El Gobierno retoma una lógica propagandística que remite al Proceso para construir nuevos enemigos internos, mientras articula negocios estratégicos y una narrativa importada sobre terrorismo, seguridad y disputa cultural. 

11 de julio, 2026 | 11.11

En España, usar camiseta de la selección nacional de fútbol implica adherir al franquismo. En Colombia, el electo presidente Abelardo De la Espriella hizo campaña disfrazado de futbolista. En Brasil, el bolsonarismo se apropió de la camiseta verdeamarela como estandarte de campaña.
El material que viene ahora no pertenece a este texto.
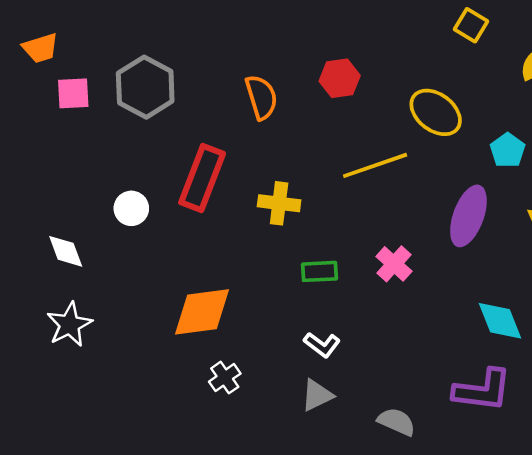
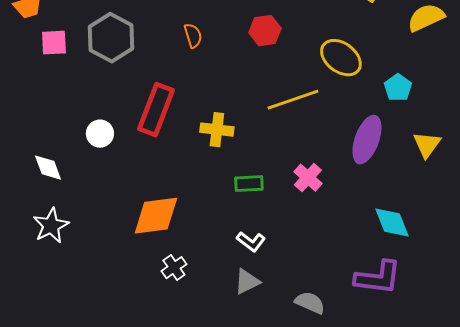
orange semicircle: (261, 97) -> (193, 36), moved, size x0.7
La histórica propensión de la derecha a creerse "la patria" adquirió rasgos futboleros a medida que la élite fue colonizando un evento de raíz popular. Como se manifiesta desde hace tiempo en las canchas locales, y se expresó con nitidez en el Mundial 2026, el fútbol es la más reciente apropiación cultural de la élite sobre las mayorías populares, condenadas a mirar por tele mientras los más acaudalados disfrutan de una tiktokera experiencia VIP.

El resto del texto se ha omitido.